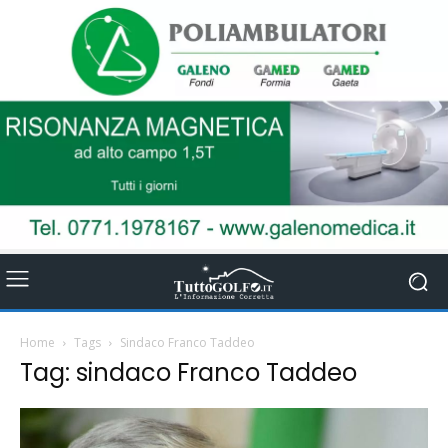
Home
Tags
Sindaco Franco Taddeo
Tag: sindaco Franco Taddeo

---

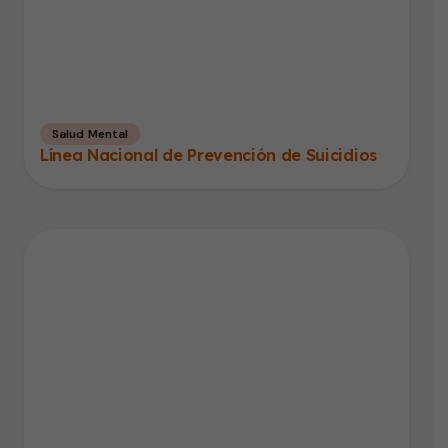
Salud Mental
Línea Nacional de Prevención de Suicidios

* * *

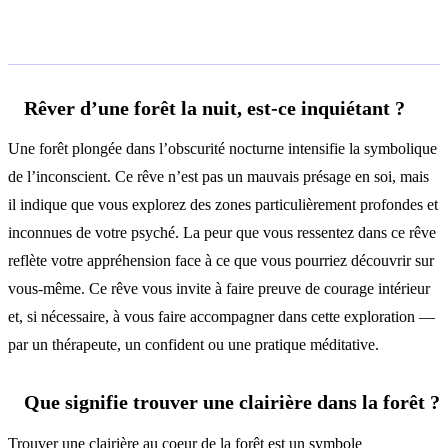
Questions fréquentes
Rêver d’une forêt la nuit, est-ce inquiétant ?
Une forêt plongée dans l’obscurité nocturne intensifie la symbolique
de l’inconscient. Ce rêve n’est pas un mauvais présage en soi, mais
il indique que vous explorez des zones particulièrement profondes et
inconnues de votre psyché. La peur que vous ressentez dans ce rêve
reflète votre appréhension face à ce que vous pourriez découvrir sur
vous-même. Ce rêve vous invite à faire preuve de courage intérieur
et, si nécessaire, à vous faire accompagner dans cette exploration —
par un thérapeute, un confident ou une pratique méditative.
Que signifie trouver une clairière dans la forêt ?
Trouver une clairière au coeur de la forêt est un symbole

→ **Problem**
Check each line of the listing for the word "forêt" and state how many lines contain it, with no other words.

→ **Completed task**
4